In situ operators continue using a variety of strategies to maintain or lower sustaining capital costs, said Tanya Fagnan, business development manager at geoLOGIC.

“The industry has taken a hit over the past decade and producers have to keep coming up with innovative ways to produce more, with less capital investment, and on top of this, reduce impact to the environment,” she said. “Over the years, I’ve seen companies working to enhance production with methods such as solvent injection, to increasing the number of wells per pad, adding infill to old and new pads and now increased length.”

Using TOP Analysis, Fagnan examined the impact of longer productive lateral lengths on SAGD production. She found that longer productive zones resulted in less production per metre but a significant increase in overall well production. She pointed to a recent pad drilled by Cenovus Energy Inc. at Christina Lake.

“It has the longest wells producing to date. There are six active well pairs, no infills, with an average length over 1,600 metres. At seven months in, the calendar day average for the pad is at 7,000 bbls with an SOR of 1.6. That’s over 1,000 bbls/d for each producer.”

Oilsands operators are also battling inflation, said Brad Corson, president and chief executive officer at Imperial Oil Limited.

“We are seeing some of the same inflationary pressures that others in the industry, and really all sectors, are experiencing right now. I would characterize it year-to-date as being very moderate for us. The main place we see it is in energy costs, because we do consume a fair amount of natural gas in our operations. It’s very difficult to offset the energy costs. But again, when we see higher energy costs on the expense side, it also translates into higher revenues for us on our production side.”

Having a steady development program and continuously learning from well pad to well pad is helping Canadian Natural Resources Limited manage inflation, said Tim McKay, company president.

“We haven’t really seen what I would call major inflationary pressures because we’re basically being offset by efficiency gains. The way we structured our program is some of those same crews, for example in the thermal side, are moving from one pad to the next pad to the next pad. So by doing it that way, we’re taking the learnings and efficiencies and we’re basically taking them to the next pad. So each and every well pad we’re finding ways to do it better and offset inflationary pressure.”

From a “physical inflationary pressure” standpoint, McKay said CNRL has “obviously” seen an increase in labour costs. But it’s the cost of steel that is having a more dramatic impact.

“Steel prices are up. The knock-on effect of steel is also we’re seeing what I would have to say is a 20 to 25 per cent increase on let’s say physical vessels — separators and some manufactured vessels. So, we are seeing that inflationary pressure there.

“Where it all levels off is always difficult to say, but the key for us is if we can keep that momentum going in terms of finding those efficiencies as we move to the next pad, we can offset a lot of these costs.

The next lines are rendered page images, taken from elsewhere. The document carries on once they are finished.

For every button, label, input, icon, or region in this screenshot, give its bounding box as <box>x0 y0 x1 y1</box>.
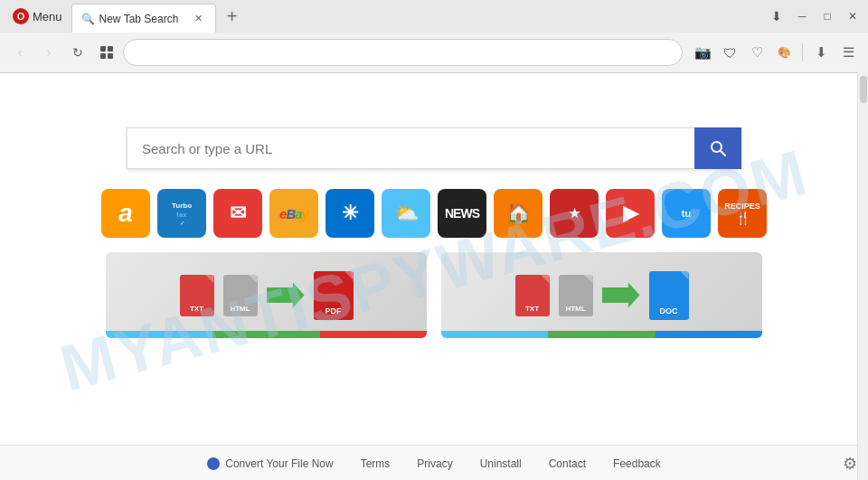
svg-rect-1 <box>108 46 113 52</box>
browser-chrome: O Menu 🔍 New Tab Search ✕ + ⬇ ─ □ ✕ ‹ › … <box>0 0 868 73</box>
url-input[interactable] <box>123 39 683 66</box>
shortcut-walmart[interactable]: ✳ <box>326 189 374 238</box>
contact-link[interactable]: Contact <box>549 457 586 470</box>
privacy-link[interactable]: Privacy <box>417 457 452 470</box>
file-icon-pdf: PDF <box>314 271 354 320</box>
footer: Convert Your File Now Terms Privacy Unin… <box>0 445 868 480</box>
tab-favicon: 🔍 <box>81 13 94 25</box>
converter-arrow-2 <box>602 283 640 308</box>
new-tab-button[interactable]: + <box>220 4 245 29</box>
convert-logo <box>207 457 220 470</box>
converter-arrow-1 <box>267 283 305 308</box>
file-icon-html-2: HTML <box>559 275 593 316</box>
palette-icon[interactable]: 🎨 <box>771 40 797 65</box>
reload-button[interactable]: ↻ <box>65 40 90 65</box>
converter-section: TXT HTML PDF TXT <box>0 252 868 338</box>
tab-title: New Tab Search <box>99 13 186 25</box>
svg-rect-2 <box>100 53 106 59</box>
contact-label: Contact <box>549 457 586 470</box>
search-bar-container <box>127 127 741 169</box>
snap-button[interactable]: ⬇ <box>765 5 788 28</box>
opera-menu-button[interactable]: O Menu <box>4 4 71 29</box>
scrollbar-thumb[interactable] <box>860 76 867 103</box>
convert-link[interactable]: Convert Your File Now <box>207 457 333 470</box>
shortcut-amazon[interactable]: a <box>101 189 150 238</box>
uninstall-link[interactable]: Uninstall <box>480 457 522 470</box>
toolbar-divider <box>802 43 803 61</box>
gear-icon: ⚙ <box>843 454 857 474</box>
back-button[interactable]: ‹ <box>7 40 33 65</box>
tab-bar: O Menu 🔍 New Tab Search ✕ + ⬇ ─ □ ✕ <box>0 0 868 33</box>
terms-label: Terms <box>361 457 391 470</box>
active-tab[interactable]: 🔍 New Tab Search ✕ <box>71 4 216 33</box>
convert-label: Convert Your File Now <box>225 457 333 470</box>
shortcut-ebay[interactable]: eBay <box>269 189 318 238</box>
opera-logo: O <box>13 8 29 24</box>
search-section: a Turbo tax ✓ ✉ eBay ✳ ⛅ NEWS 🏠 <box>0 73 868 238</box>
file-icon-doc: DOC <box>649 271 689 320</box>
shortcut-news[interactable]: NEWS <box>438 189 486 238</box>
download-icon[interactable]: ⬇ <box>808 40 834 65</box>
tab-close-button[interactable]: ✕ <box>192 12 206 26</box>
shortcut-gmail[interactable]: ✉ <box>213 189 262 238</box>
camera-icon[interactable]: 📷 <box>690 40 715 65</box>
converter-panel-doc[interactable]: TXT HTML DOC <box>441 252 762 338</box>
heart-icon[interactable]: ♡ <box>744 40 769 65</box>
shortcut-homedepot[interactable]: 🏠 <box>494 189 542 238</box>
terms-link[interactable]: Terms <box>361 457 391 470</box>
toolbar-icons: 📷 🛡 ♡ 🎨 ⬇ ☰ <box>690 40 861 65</box>
tab-switcher-button[interactable] <box>94 40 119 65</box>
svg-rect-3 <box>108 53 113 59</box>
file-icon-txt-1: TXT <box>180 275 214 316</box>
window-controls: ⬇ ─ □ ✕ <box>765 5 864 28</box>
feedback-link[interactable]: Feedback <box>613 457 661 470</box>
scrollbar[interactable] <box>857 72 868 480</box>
hamburger-menu-icon[interactable]: ☰ <box>835 40 861 65</box>
search-button[interactable] <box>694 127 741 169</box>
shortcut-turbotax[interactable]: Turbo tax ✓ <box>157 189 206 238</box>
shortcut-youtube[interactable]: ▶ <box>606 189 655 238</box>
svg-rect-0 <box>100 46 106 52</box>
menu-label: Menu <box>33 10 62 24</box>
shortcut-recipes[interactable]: RECIPES 🍴 <box>718 189 767 238</box>
minimize-button[interactable]: ─ <box>790 5 814 28</box>
maximize-button[interactable]: □ <box>816 5 839 28</box>
shortcut-tubi[interactable]: tu <box>662 189 711 238</box>
search-input[interactable] <box>127 127 694 169</box>
settings-gear[interactable]: ⚙ <box>843 454 857 474</box>
shield-icon[interactable]: 🛡 <box>717 40 742 65</box>
shortcut-weather[interactable]: ⛅ <box>382 189 430 238</box>
uninstall-label: Uninstall <box>480 457 522 470</box>
svg-line-5 <box>721 151 726 156</box>
address-bar: ‹ › ↻ 📷 🛡 ♡ 🎨 ⬇ ☰ <box>0 33 868 72</box>
converter-panel-pdf[interactable]: TXT HTML PDF <box>106 252 427 338</box>
forward-button[interactable]: › <box>36 40 61 65</box>
close-button[interactable]: ✕ <box>841 5 864 28</box>
file-icon-html-1: HTML <box>223 275 258 316</box>
feedback-label: Feedback <box>613 457 661 470</box>
page-content: MYANTISPYWARE.COM a Turbo tax ✓ ✉ <box>0 73 868 480</box>
shortcuts-row: a Turbo tax ✓ ✉ eBay ✳ ⛅ NEWS 🏠 <box>101 189 767 238</box>
shortcut-macys[interactable]: ★ <box>550 189 599 238</box>
privacy-label: Privacy <box>417 457 452 470</box>
file-icon-txt-2: TXT <box>515 275 550 316</box>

And that’s what we’re doing today and it’s working very well.”

On the royalty front, McKay said having to pay higher royalties is a nice problem to have. “In terms of royalties, obviously with the structure of not only the conventional side but also the oilsands, as prices move up the royalties kind of move with it. It’s always difficult to say where the royalty piece will end up, depending on your price forecast. But it’s the same for all of us operators — as the prices change, the royalties kind of go in concert with them.”

No one in the industry minds paying more royalties given the obvious corporate benefits of surging prices and the impact on the bottom line, he added, especially after price drops during the pandemic.

“It’s good to see. When you look back at 2020 and where the industry was at and where it is today, it’s kind of the complete opposite.”